ST. JOSEPH FALL RAFFLE
Last summer St. Joseph sponsored a raffle with the top prize being $10,000. We will be holding a similar raffle this Fall with tickets selling for $100.00. Tickets will be on sale soon. Those who purchased tickets last year will receive a reservation form in the mail to secure their tickets early. Only 500 tickets will be sold. New this year will be that for each ticket sold one person will be admitted to a dinner on October 1 where the raffle will take place. If you would like to help sell raffle tickets, please come see me or stop in the church office Monday through Friday during office hours.
REFLECTION ON THE READINGS
In the Dogmatic Constitution on the Church, paragraph 16, the Vatican II Council Fathers wrote: "Those who have not yet received the gospel are related to the People of God in various ways. There is, first, that people to which the covenants and promises were made, and from which Christ was born according to the flesh (cf. Romans 9:4-5): In view of the divine choice, they are a people most dear for the sake of the fathers, for the gifts of God are without repentance (cf. Romans 11:28-29).
"But the plan of salvation also includes those who acknowledge the Creator, in the first place amongst whom are the Moslems: These profess to hold the faith of Abraham, and together with us they adore the one, merciful God, mankind's judge on the last day.
"Nor is God remote from those who in shadows and images seek the unknown God, since he gives to all men life and breath and all things (cf. Acts 17:25-28), and since the Savior wills all men to be saved (cf. 1 Timothy 2:4). Those who, through no fault of their own, do not know the gospel of Christ or his Church, but who nevertheless seek God with a sincere heart, and moved by grace, try in their actions to do his will as they know it through dictates of their conscience—those too, may achieve eternal salvation.

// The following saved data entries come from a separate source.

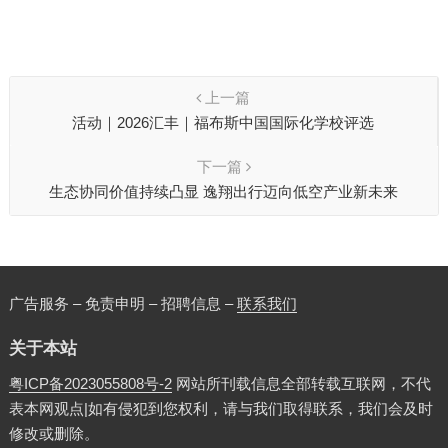
上一篇
活动｜2026汇丰｜福布斯中国国际化学校评选
下一篇
生态协同价值持续凸显 逸翔出行迈向低空产业新未来
广告服务 – 免责申明 – 招聘信息 –
联系我们
关于本站
粤ICP备2023055808号-2
网站所刊载信息全部转载互联网，不代
表本网观点|如有侵犯到您权利，请与我们取得联系，我们会及时
修改或删除。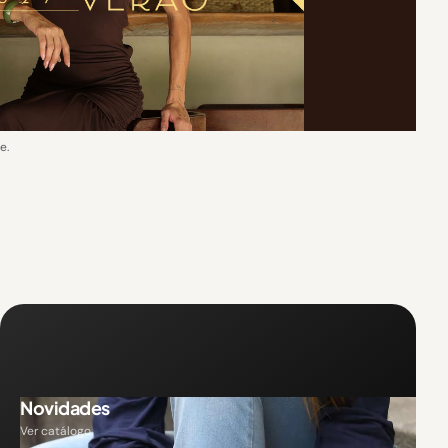
e.
Novidades
Ver catálogo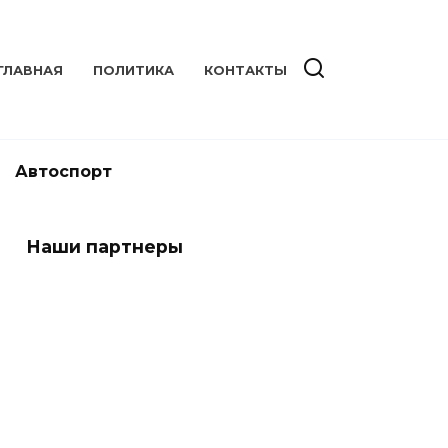
ГЛАВНАЯ
ПОЛИТИКА
КОНТАКТЫ
Автоспорт
Наши партнеры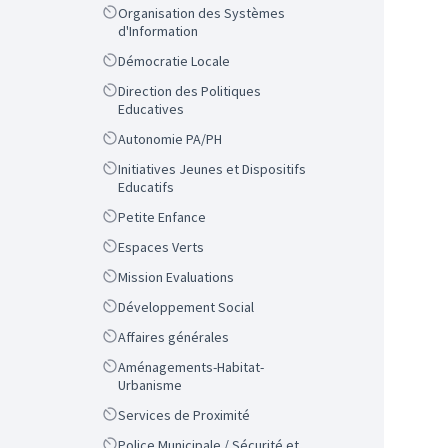
Scope
Organisation des Systèmes
d'Information
Scope
Démocratie Locale
Scope
Direction des Politiques
Educatives
Scope
Autonomie PA/PH
Scope
Initiatives Jeunes et Dispositifs
Educatifs
Scope
Petite Enfance
Scope
Espaces Verts
Scope
Mission Evaluations
Scope
Développement Social
Scope
Affaires générales
Scope
Aménagements-Habitat-
Urbanisme
Scope
Services de Proximité
Scope
Police Municipale / Sécurité et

"Nor shall divine providence deny the assistance necessary for salvation to those who, without any fault of theirs, have not yet arrived at an explicit knowledge of God, and who, not without grace, strive to lead a good life." So the Fathers of the Council do not exclude anyone acting in good faith from the possibility of salvation. They do go on, however, to speak of the Church's mission from Christ to bring the gospel to all people, for Christ is the source of salvation for the whole world.
I made reference to the above teaching of the Roman Catholic Church several months ago in regard to questions about whether or not only Catholics are saved. It is interesting that our readings today address this very issue and how some people have difficulty with the fact that God extends an invitation to all people to be saved. Some people would much rather have God punish certain people or exclude others from eternal life, simply because they have different political or religious views than they do. This is how human beings think, but not how God thinks. We need to go back to the reality that all people are created by God. God doesn’t create bad things or evil things. There is a fundamental goodness to all people which is the very reason God loves us all and desires to save us all.

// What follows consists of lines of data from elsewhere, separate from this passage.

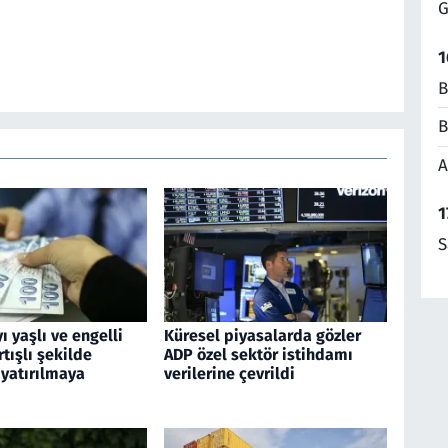
G
1
B
B
A
1
S
ı yaşlı ve engelli
Küresel piyasalarda gözler
rtışlı şekilde
ADP özel sektör istihdamı
 yatırılmaya
verilerine çevrildi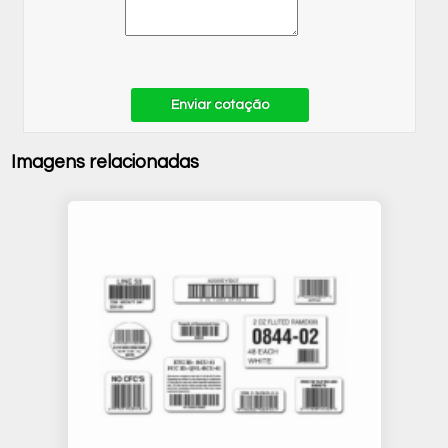
Enviar cotação
Imagens relacionadas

The Old Testament is really the story of how God chose one particular group of people, the Israelites, or the Jewish people, to be the first to hear the message of God’s love and salvation. They were called then to be the people who witnessed to the greatness of God (over all the other gods of that time) in such a way that people would come to believe in one God. Gradually, over time, people began to see that God was also calling them, even Gentiles (non- Jews), experienced God’s invitation to be saved. The first reading today tells us how “people of every nation” will be invited to be gathered together by God. Even some of these people will be “priests and Levites” which was unthinkable in the Jewish world. God keeps expanding his sphere of influence over more and more people.
In the gospel Jesus has to deal with the people’s false notion that because they were part of the chosen people (Jews or Israelites) that they would be saved no matter what. Jesus begins to expand their vision by showing how all people will be invited to the kingdom. And some of the “last” to hear this message (the gentiles) will be “first” in the kingdom of God. And some of those who were “first” to hear the message of Jesus will be “last” in the kingdom of God. In other words, the “outsiders become insiders.”

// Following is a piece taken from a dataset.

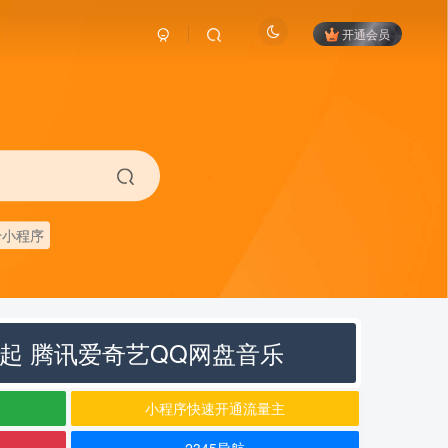
开通会员
卡小程序
元起 腾讯爱奇艺QQ网盘音乐
小程序快速开通流量主
2345导航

And the second reading from the letter to the Hebrews reminds us that there is a certain “discipline” involved in all this. That discipline is the responsibility we were given in baptism to give witness to the reality of God in our world. People of every religious faith, every language, every way of life, should be able to see in us the reality of the love that is God’s love by the way we interact with them. In a world where there is so much division between groups of people, even division fostered by people who profess belief in God; we need to be more effective witnesses to the reality of God’s love and mercy rather than witnesses to our own petty disagreements and our misunderstandings about God’s love and mercy. This witness to our faith that takes discipline and an open mind is precisely the “narrow door” that Jesus calls us to enter through.